# Initial Setup

*   Make sure you run the model using a GPU (On Google Colab: Runtime -> Change Runtime Type -> GPU)

In [None]:
#@title  { vertical-output: true, display-mode: "both" }

# install packages
!pip install -q torch-scatter==latest+cu101 -f https://pytorch-geometric.com/whl/torch-1.7.0.html
!pip install -q torch-sparse==latest+cu101 -f https://pytorch-geometric.com/whl/torch-1.7.0.html
!pip install -q git+https://github.com/rusty1s/pytorch_geometric.git
!pip install -q torch-cluster==latest+cu101 -f https://pytorch-geometric.com/whl/torch-1.7.0.html
!pip install -q ase

In [None]:
#@title  { vertical-output: true, display-mode: "both" }
import numpy as np
import torch
import ase
import random

device = torch.device('cuda' if torch.cuda.is_available() else 'cpu')

# set random seeds
seed = 55555
np.random.seed(seed)
random.seed(seed)
torch.manual_seed(seed)
# if you are using GPU
if torch.cuda.is_available():
    torch.cuda.manual_seed(seed)
    torch.cuda.manual_seed_all(seed)

In [None]:
#@title  { vertical-output: true, display-mode: "both" }

BASE_PATH = '/content/drive/MyDrive/FeMaterials/'
TRAINING_RATIO = 0.8
NUCLEAR_CHARGE = 26 # default nuclear charge
OPTIMIZER = torch.optim.Adam
DTYPE = torch.float64

BATCH_SIZE = 6
CRITERION = torch.nn.MSELoss()
CROSSENTROPY = torch.nn.CrossEntropyLoss()

def print_hyperparameters():
  print("Default nuclear charge:", NUCLEAR_CHARGE)
  print("Training ratio:", TRAINING_RATIO)
  print("Batch size:", BATCH_SIZE)
  print("Optimizer:", OPTIMIZER)
  print("Learning rate:", LEARNING_RATE)
  print("Criterion:", CRITERION)

In [None]:
#@title  { vertical-output: true, display-mode: "both" }
import time
from datetime import datetime
import os
from numpy import savetxt

# mount drive
from google.colab import drive
drive.mount('/content/drive')

path2data = BASE_PATH + 'input/'

# Create results directories
now = datetime.now()
resdir = BASE_PATH + 'dimenet-results/' + now.strftime("%Y%m%d-%H%M%S") + '/'
os.makedirs(resdir)
res_models_dir = resdir + "models/";
res_maes_dir = resdir + "maes/";
res_graphs_dir = resdir + "graphs/";
os.makedirs(res_models_dir);
os.makedirs(res_maes_dir);
os.makedirs(res_graphs_dir);

# Process Data

## Pre-Processing Functions

In [None]:
#@title  { vertical-output: true, display-mode: "both" }
M_1_54 = None

def extend_atoms(atoms: ase.Atoms, target: int):
  global M_1_54
  tmp = None
  if M_1_54 is None or target != 54:
    tmp = ase.build.find_optimal_cell_shape(atoms.get_cell(), target, "sc") 
    if target == 54:
      M_1_54 = tmp
  else:
    tmp = M_1_54
  supercell = ase.build.make_supercell(atoms, tmp)
  supercell.info["energy"] = atoms.info["energy"] * int(target / atoms.get_global_number_of_atoms())
  return supercell

In [None]:
#@title  { vertical-output: true, display-mode: "both" }
from torch_geometric.data import Data

def data_object(atoms: ase.Atoms, num_atoms=54):
  
  n = atoms.get_global_number_of_atoms()

  if n == 1: # one atom structure - need to expand
    atoms = extend_atoms(atoms, num_atoms)

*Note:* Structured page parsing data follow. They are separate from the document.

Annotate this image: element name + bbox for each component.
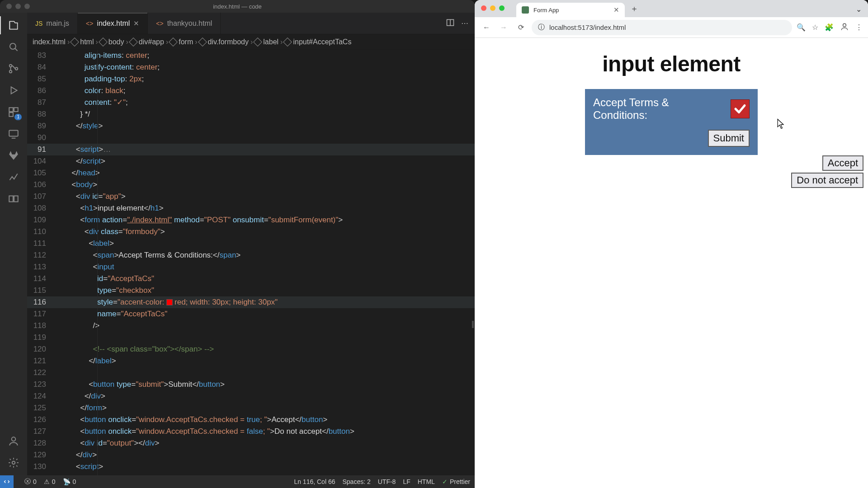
breadcrumb-item[interactable]: html: [71, 38, 94, 46]
breadcrumb-item[interactable]: input#AcceptTaCs: [284, 38, 351, 46]
code-line[interactable]: 107 <div id="app">: [27, 191, 475, 202]
browser-tab[interactable]: Form App ✕: [516, 3, 625, 17]
code-line[interactable]: 116 style="accent-color: red; width: 30p…: [27, 296, 475, 308]
explorer-icon[interactable]: [6, 18, 21, 33]
close-icon[interactable]: [6, 4, 12, 9]
code-line[interactable]: 91 <script>…›: [27, 144, 475, 155]
code-line[interactable]: 114 id="AcceptTaCs": [27, 273, 475, 285]
maximize-icon[interactable]: [24, 4, 30, 9]
status-errors[interactable]: ⓧ 0: [24, 478, 37, 486]
split-editor-icon[interactable]: [446, 18, 455, 29]
editor-tab-thankyou-html[interactable]: <>thankyou.html: [148, 13, 221, 34]
minimap[interactable]: [472, 321, 474, 328]
status-eol[interactable]: LF: [403, 478, 410, 485]
code-line[interactable]: 112 <span>Accept Terms & Conditions:</sp…: [27, 249, 475, 261]
editor-tab-index-html[interactable]: <>index.html✕: [78, 13, 148, 34]
fold-icon[interactable]: ›: [86, 144, 88, 155]
site-info-icon[interactable]: ⓘ: [538, 23, 545, 32]
graph-icon[interactable]: [6, 170, 21, 184]
breadcrumb-item[interactable]: div#app: [130, 38, 164, 46]
new-tab-icon[interactable]: ＋: [630, 3, 638, 14]
address-bar[interactable]: ⓘ localhost:5173/index.html: [532, 20, 792, 35]
code-line[interactable]: 128 <div id="output"></div>: [27, 437, 475, 449]
status-spaces[interactable]: Spaces: 2: [342, 478, 370, 485]
minimize-icon[interactable]: [15, 4, 21, 9]
debug-icon[interactable]: [6, 83, 21, 98]
code-line[interactable]: 129 </div>: [27, 449, 475, 461]
breadcrumb-item[interactable]: form: [170, 38, 193, 46]
code-line[interactable]: 89 </style>: [27, 120, 475, 132]
search-icon[interactable]: [6, 40, 21, 54]
more-icon[interactable]: ⋯: [461, 19, 468, 28]
code-line[interactable]: 111 <label>: [27, 238, 475, 249]
code-line[interactable]: 123 <button type="submit">Submit</button…: [27, 379, 475, 390]
breadcrumb-item[interactable]: index.html: [33, 38, 66, 46]
profile-icon[interactable]: [840, 22, 849, 33]
code-line[interactable]: 85 padding-top: 2px;: [27, 73, 475, 85]
code-line[interactable]: 126 <button onclick="window.AcceptTaCs.c…: [27, 414, 475, 426]
code-line[interactable]: 131 const acceptTaCsInput = document.get…: [27, 473, 475, 475]
code-line[interactable]: 117 name="AcceptTaCs": [27, 308, 475, 320]
close-tab-icon[interactable]: ✕: [133, 19, 139, 28]
breadcrumb-item[interactable]: body: [100, 38, 124, 46]
extensions-icon[interactable]: 🧩: [825, 23, 834, 32]
breadcrumb-item[interactable]: label: [255, 38, 278, 46]
accept-terms-checkbox[interactable]: [731, 99, 750, 118]
back-icon[interactable]: ←: [480, 21, 493, 34]
code-line[interactable]: 87 content: "✓";: [27, 97, 475, 108]
code-line[interactable]: 125 </form>: [27, 402, 475, 414]
status-encoding[interactable]: UTF-8: [378, 478, 396, 485]
code-line[interactable]: 115 type="checkbox": [27, 285, 475, 296]
close-tab-icon[interactable]: ✕: [613, 6, 619, 14]
tanuki-icon[interactable]: [6, 148, 21, 163]
code-line[interactable]: 84 justify-content: center;: [27, 61, 475, 73]
remote-indicator[interactable]: [0, 475, 14, 488]
breadcrumb[interactable]: index.html›html›body›div#app›form›div.fo…: [27, 34, 475, 50]
close-icon[interactable]: [481, 5, 486, 11]
remote-icon[interactable]: [6, 127, 21, 141]
code-line[interactable]: 88 } */: [27, 108, 475, 120]
extensions-icon[interactable]: 1: [6, 105, 21, 119]
code-line[interactable]: 110 <div class="formbody">: [27, 226, 475, 238]
code-line[interactable]: 109 <form action="./index.html" method="…: [27, 214, 475, 226]
code-line[interactable]: 120 <!-- <span class="box"></span> -->: [27, 343, 475, 355]
code-line[interactable]: 108 <h1>input element</h1>: [27, 202, 475, 214]
status-lang[interactable]: HTML: [418, 478, 435, 485]
menu-icon[interactable]: ⋮: [855, 23, 863, 32]
code-line[interactable]: 121 </label>: [27, 355, 475, 367]
code-line[interactable]: 106 <body>: [27, 179, 475, 191]
vscode-titlebar[interactable]: index.html — code: [0, 0, 475, 13]
code-line[interactable]: 104 </script>: [27, 155, 475, 167]
maximize-icon[interactable]: [499, 5, 505, 11]
accept-button[interactable]: Accept: [822, 155, 863, 171]
code-line[interactable]: 113 <input: [27, 261, 475, 273]
code-editor[interactable]: 83 align-items: center;84 justify-conten…: [27, 50, 475, 475]
editor-tab-main-js[interactable]: JSmain.js: [27, 13, 78, 34]
bookmark-icon[interactable]: ☆: [812, 23, 818, 32]
code-line[interactable]: 90: [27, 132, 475, 144]
do-not-accept-button[interactable]: Do not accept: [791, 173, 863, 188]
source-control-icon[interactable]: [6, 61, 21, 76]
code-line[interactable]: 119: [27, 332, 475, 343]
code-line[interactable]: 86 color: black;: [27, 85, 475, 97]
code-line[interactable]: 122: [27, 367, 475, 379]
reload-icon[interactable]: ⟳: [514, 21, 527, 34]
status-cursor[interactable]: Ln 116, Col 66: [294, 478, 335, 485]
code-line[interactable]: 105 </head>: [27, 167, 475, 179]
status-prettier[interactable]: ✓ Prettier: [442, 478, 470, 485]
code-line[interactable]: 124 </div>: [27, 390, 475, 402]
status-warnings[interactable]: ⚠ 0: [44, 478, 56, 485]
status-ports[interactable]: 📡 0: [63, 478, 76, 485]
code-line[interactable]: 83 align-items: center;: [27, 50, 475, 61]
containers-icon[interactable]: [6, 192, 21, 206]
breadcrumb-item[interactable]: div.formbody: [199, 38, 249, 46]
tabs-dropdown-icon[interactable]: ⌄: [856, 5, 862, 14]
forward-icon[interactable]: →: [497, 21, 510, 34]
minimize-icon[interactable]: [490, 5, 495, 11]
code-line[interactable]: 127 <button onclick="window.AcceptTaCs.c…: [27, 426, 475, 437]
account-icon[interactable]: [6, 434, 21, 448]
gear-icon[interactable]: [6, 455, 21, 470]
code-line[interactable]: 130 <script>: [27, 461, 475, 473]
submit-button[interactable]: Submit: [708, 130, 750, 147]
zoom-icon[interactable]: 🔍: [797, 23, 806, 32]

  n = atoms.get_global_number_of_atoms()

  cell = torch.tensor(atoms.cell, dtype=DTYPE).to(device)
  positions = torch.tensor(atoms.get_positions(), dtype=DTYPE).to(device)
  
  charges = [ NUCLEAR_CHARGE ] * len(positions)
  charges = torch.tensor(charges, dtype=torch.long).to(device)

  y = torch.tensor(atoms.info["energy"], dtype=DTYPE).to(device)

  return Data(charges=charges, x=positions, y=y, cell=cell, n=n)

# Load Dataset

We used Dragoni's dataset, which can be downloaded [here](https://archive.materialscloud.org/record/2017.0006/v2) in XYZ format (DB_bccFe_Dragoni.tar.gz)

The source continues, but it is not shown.